*** Opening of Material for this task ***

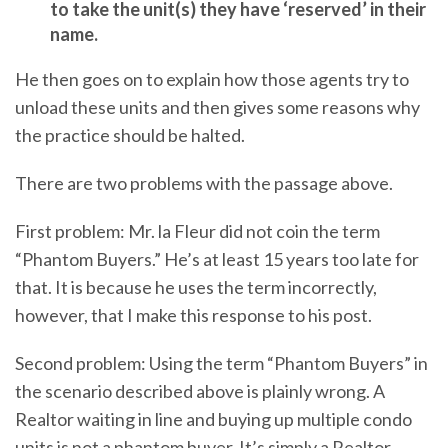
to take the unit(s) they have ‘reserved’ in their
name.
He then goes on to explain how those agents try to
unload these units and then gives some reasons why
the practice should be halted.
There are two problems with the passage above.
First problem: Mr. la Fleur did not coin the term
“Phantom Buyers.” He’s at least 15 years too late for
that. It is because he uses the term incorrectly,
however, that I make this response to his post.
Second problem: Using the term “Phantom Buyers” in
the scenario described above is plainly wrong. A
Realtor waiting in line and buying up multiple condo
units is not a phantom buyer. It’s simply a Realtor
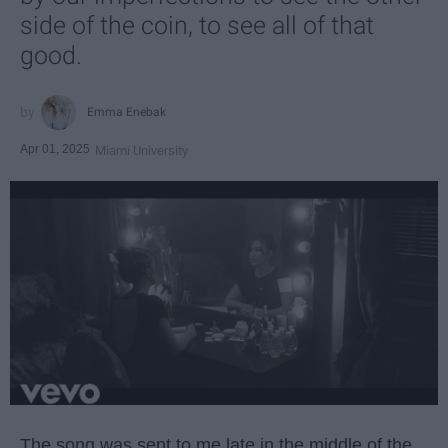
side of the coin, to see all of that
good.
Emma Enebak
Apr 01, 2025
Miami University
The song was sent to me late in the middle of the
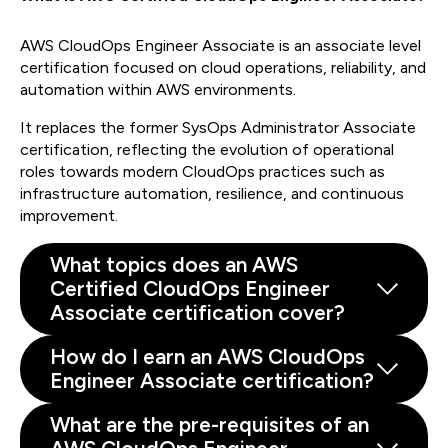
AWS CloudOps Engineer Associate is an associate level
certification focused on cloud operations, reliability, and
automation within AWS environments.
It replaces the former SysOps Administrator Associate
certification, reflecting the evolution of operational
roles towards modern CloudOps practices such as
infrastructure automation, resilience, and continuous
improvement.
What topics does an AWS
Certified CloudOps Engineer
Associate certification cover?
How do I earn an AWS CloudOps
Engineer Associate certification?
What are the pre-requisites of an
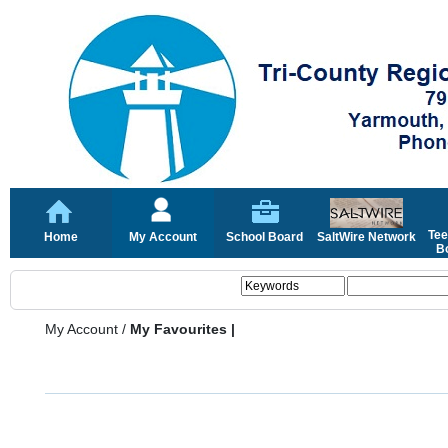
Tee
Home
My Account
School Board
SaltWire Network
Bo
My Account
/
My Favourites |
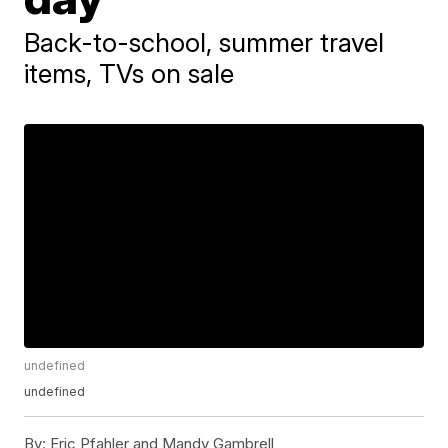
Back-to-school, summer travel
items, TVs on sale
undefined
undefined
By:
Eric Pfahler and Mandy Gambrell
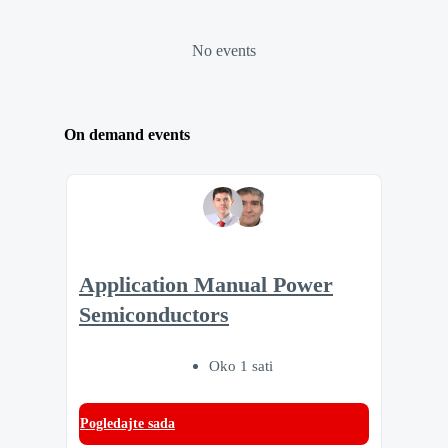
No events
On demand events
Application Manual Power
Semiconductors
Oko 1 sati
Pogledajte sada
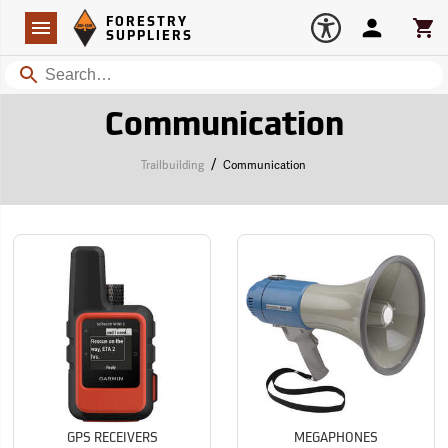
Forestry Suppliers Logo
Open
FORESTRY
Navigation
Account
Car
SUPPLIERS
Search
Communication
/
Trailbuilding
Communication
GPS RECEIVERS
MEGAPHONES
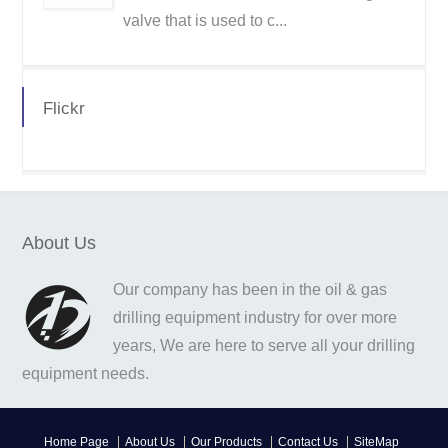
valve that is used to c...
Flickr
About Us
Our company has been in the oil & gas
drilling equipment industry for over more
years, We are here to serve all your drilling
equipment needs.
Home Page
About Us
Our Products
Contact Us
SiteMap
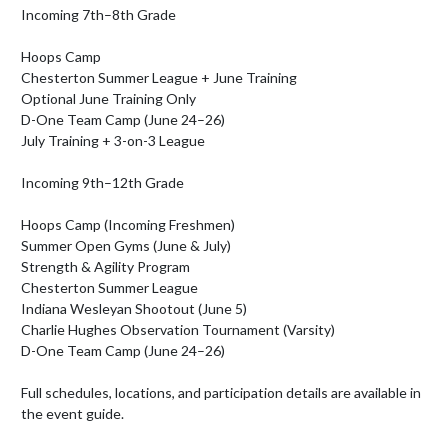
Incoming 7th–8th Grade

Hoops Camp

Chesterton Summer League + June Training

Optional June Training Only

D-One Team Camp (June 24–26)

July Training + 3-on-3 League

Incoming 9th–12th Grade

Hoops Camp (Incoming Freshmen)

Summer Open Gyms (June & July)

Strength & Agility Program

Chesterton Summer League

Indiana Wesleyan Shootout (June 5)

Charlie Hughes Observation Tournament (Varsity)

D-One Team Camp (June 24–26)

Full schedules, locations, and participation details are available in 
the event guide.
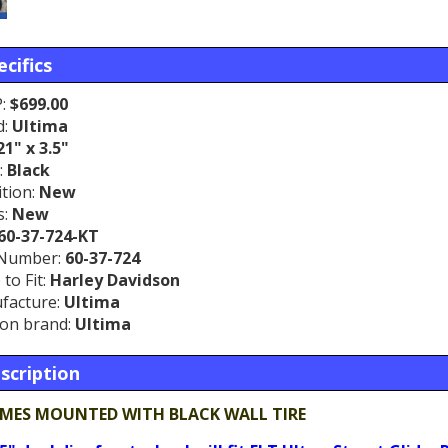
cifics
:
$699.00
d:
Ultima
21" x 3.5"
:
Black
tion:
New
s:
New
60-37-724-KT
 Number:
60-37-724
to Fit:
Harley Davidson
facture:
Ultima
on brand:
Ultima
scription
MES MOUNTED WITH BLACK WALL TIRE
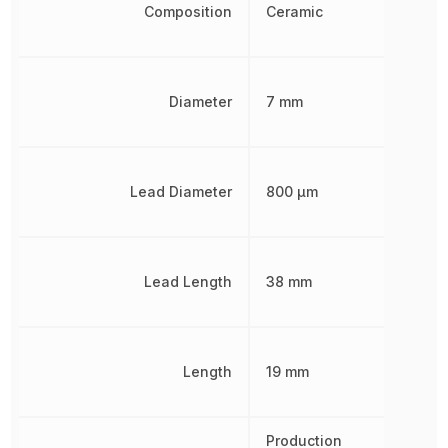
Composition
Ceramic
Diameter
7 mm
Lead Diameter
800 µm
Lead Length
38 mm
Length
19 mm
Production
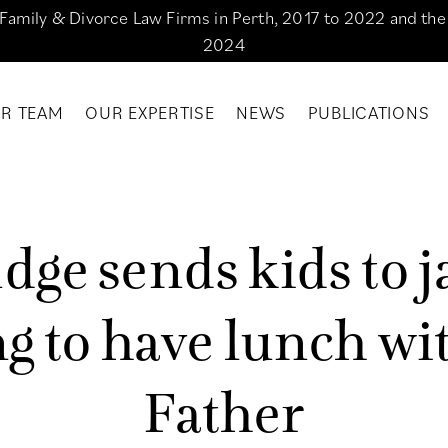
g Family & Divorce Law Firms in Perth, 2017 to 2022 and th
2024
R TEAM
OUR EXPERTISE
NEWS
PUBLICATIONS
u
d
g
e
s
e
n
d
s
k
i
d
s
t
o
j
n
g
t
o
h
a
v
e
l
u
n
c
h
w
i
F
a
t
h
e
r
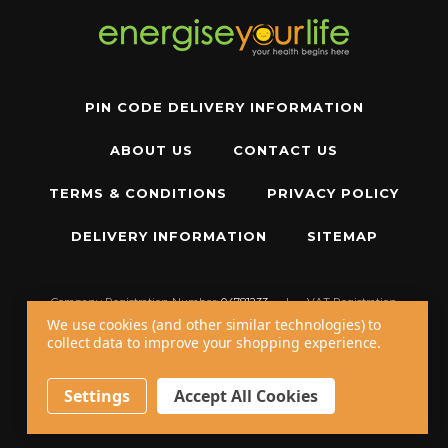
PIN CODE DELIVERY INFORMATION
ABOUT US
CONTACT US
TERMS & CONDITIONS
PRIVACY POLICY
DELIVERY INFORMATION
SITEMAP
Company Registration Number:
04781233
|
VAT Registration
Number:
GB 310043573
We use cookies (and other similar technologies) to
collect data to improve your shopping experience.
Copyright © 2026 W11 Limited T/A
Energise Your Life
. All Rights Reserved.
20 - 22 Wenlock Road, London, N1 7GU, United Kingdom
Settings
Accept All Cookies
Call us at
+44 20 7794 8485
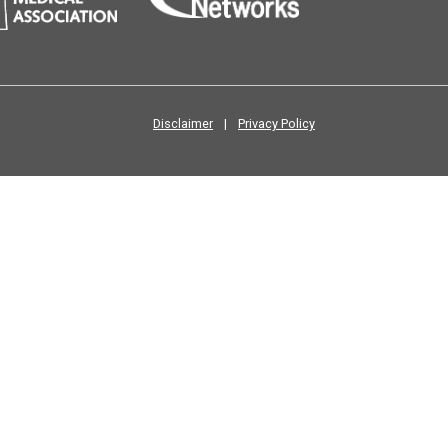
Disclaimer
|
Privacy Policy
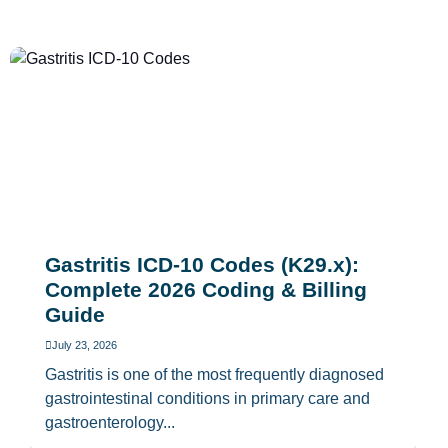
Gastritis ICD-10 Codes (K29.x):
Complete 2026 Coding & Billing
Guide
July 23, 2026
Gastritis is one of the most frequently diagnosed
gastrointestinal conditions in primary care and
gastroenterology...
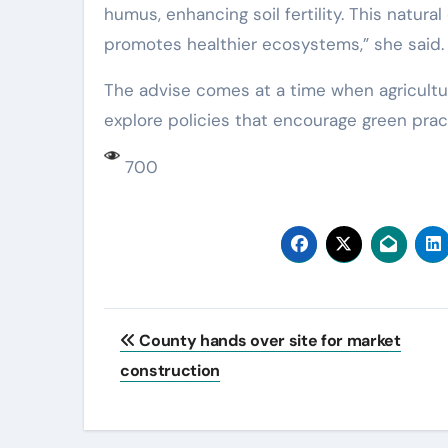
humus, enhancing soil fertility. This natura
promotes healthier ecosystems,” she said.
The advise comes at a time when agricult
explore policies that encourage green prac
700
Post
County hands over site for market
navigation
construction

*** Close of Material for this task ***

**Task instructions**. Pick out every line above that contains the word "June" and copy it.

**Response area**.
Chesterton Summer League + June Training
Optional June Training Only
D-One Team Camp (June 24–26)
Summer Open Gyms (June & July)
Indiana Wesleyan Shootout (June 5)
D-One Team Camp (June 24–26)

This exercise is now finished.